WHAT THE EXERCISE ASKS —
Below is a listing from which only part is wanted; return exactly the lines from the one with "追記するだけ！！以下の10, 15行目のようにコードを追記" up to and including the one with "して認証が有効化されてるか確認しましょう。（デプロイ".

####

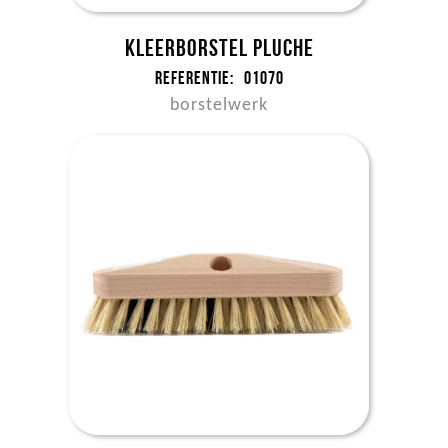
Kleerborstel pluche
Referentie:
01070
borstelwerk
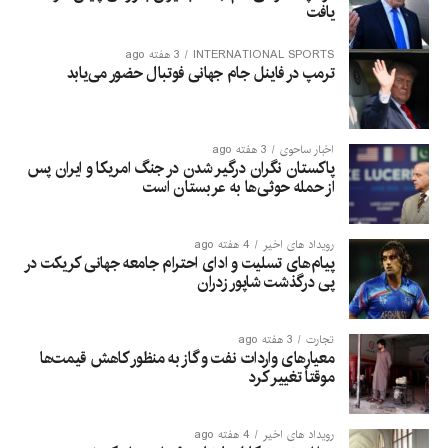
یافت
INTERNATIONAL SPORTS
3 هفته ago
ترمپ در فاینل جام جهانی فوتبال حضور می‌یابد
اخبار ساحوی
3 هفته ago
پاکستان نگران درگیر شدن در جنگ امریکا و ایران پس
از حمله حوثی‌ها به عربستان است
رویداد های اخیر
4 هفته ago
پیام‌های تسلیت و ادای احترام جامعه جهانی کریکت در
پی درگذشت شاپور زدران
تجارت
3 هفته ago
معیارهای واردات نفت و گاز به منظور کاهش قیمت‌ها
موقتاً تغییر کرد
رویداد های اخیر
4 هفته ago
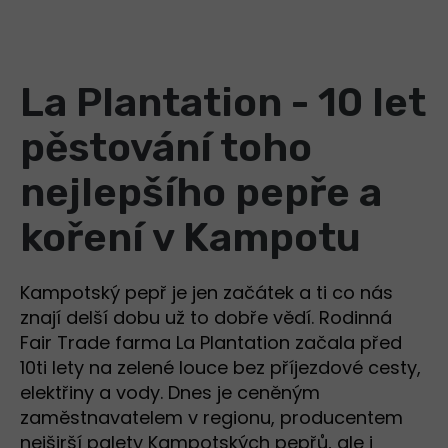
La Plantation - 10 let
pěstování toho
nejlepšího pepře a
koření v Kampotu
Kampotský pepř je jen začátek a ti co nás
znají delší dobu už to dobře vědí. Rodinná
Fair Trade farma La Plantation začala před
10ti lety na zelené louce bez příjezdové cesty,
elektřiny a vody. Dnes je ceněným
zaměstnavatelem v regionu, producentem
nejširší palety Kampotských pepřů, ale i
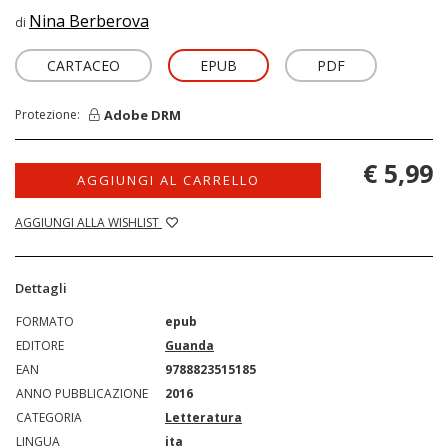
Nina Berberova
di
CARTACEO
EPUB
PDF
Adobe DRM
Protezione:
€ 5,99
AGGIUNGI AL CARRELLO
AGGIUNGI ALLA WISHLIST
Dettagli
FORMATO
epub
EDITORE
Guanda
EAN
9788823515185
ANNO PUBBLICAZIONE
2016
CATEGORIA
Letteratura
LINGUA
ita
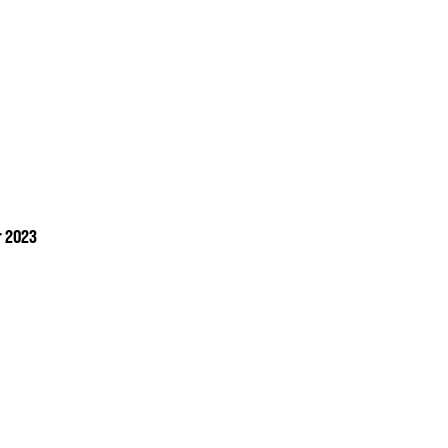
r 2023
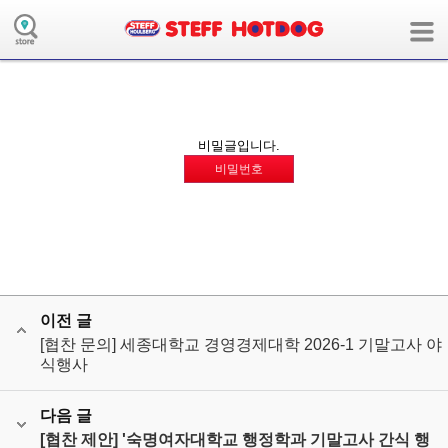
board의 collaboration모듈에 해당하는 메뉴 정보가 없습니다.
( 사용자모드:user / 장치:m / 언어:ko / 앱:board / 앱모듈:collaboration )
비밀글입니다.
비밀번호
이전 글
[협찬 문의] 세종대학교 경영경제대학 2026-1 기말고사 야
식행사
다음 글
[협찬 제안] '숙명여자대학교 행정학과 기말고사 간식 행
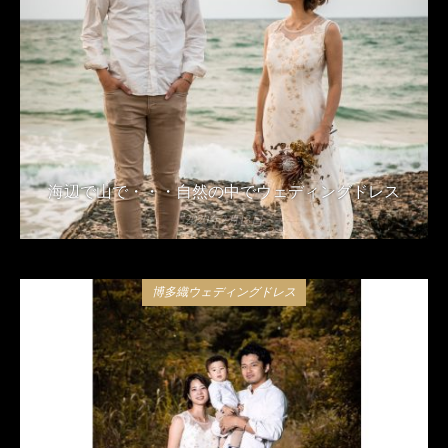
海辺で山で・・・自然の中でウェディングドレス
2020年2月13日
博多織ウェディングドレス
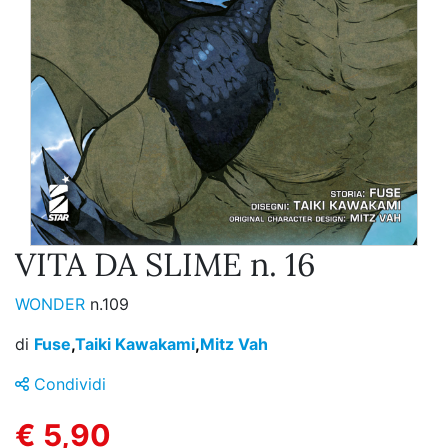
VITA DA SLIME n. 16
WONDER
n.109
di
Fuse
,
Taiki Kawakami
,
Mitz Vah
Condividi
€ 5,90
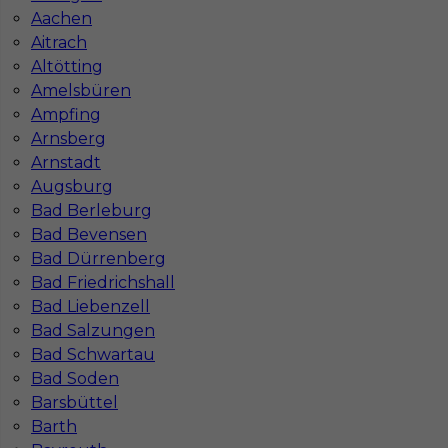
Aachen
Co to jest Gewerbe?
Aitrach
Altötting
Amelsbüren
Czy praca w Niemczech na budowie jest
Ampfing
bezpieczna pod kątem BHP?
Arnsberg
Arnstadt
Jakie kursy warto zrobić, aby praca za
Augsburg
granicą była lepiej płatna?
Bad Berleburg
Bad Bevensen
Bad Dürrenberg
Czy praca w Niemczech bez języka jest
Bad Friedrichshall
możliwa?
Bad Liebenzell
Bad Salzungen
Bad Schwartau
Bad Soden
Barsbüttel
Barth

####

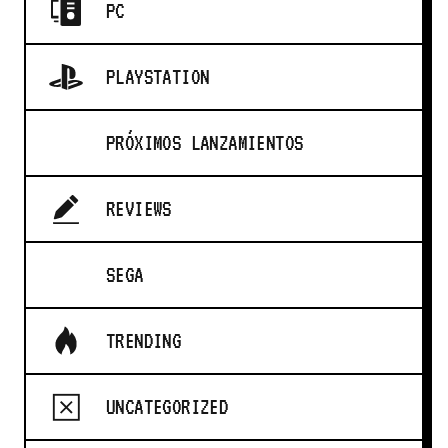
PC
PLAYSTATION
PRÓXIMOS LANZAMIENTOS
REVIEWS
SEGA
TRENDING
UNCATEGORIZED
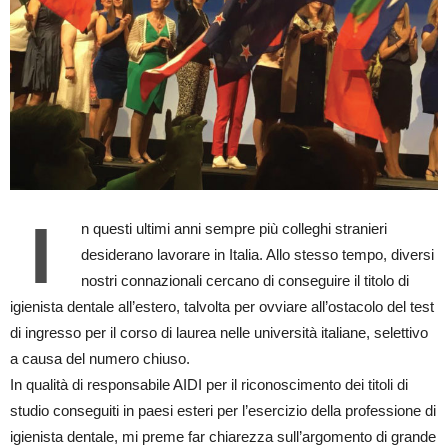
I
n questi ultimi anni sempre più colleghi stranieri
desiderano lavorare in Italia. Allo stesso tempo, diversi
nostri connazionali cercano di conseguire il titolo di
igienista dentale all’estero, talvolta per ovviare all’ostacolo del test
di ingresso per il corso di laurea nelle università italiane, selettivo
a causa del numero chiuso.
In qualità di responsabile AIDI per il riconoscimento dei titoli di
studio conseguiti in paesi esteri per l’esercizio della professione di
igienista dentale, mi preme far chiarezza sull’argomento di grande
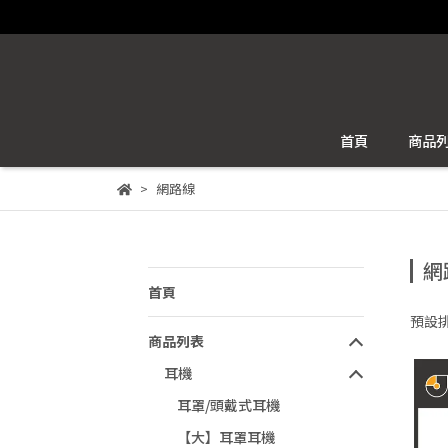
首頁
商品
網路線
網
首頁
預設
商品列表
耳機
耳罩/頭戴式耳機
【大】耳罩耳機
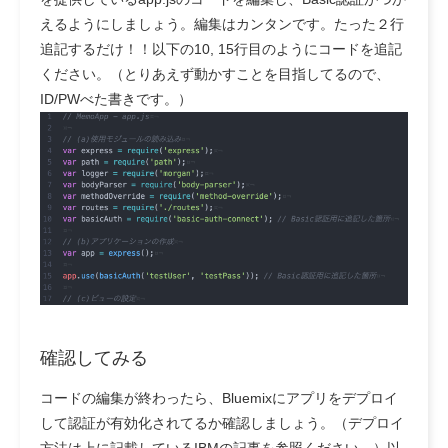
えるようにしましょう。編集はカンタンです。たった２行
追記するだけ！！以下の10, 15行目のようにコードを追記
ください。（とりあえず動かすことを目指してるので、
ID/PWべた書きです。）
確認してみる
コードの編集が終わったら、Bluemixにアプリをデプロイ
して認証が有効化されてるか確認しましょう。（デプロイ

####

RESPONSE TO THIS TASK —
追記するだけ！！以下の10, 15行目のようにコードを追記
ください。（とりあえず動かすことを目指してるので、
ID/PWべた書きです。）
確認してみる
コードの編集が終わったら、Bluemixにアプリをデプロイ
して認証が有効化されてるか確認しましょう。（デプロイ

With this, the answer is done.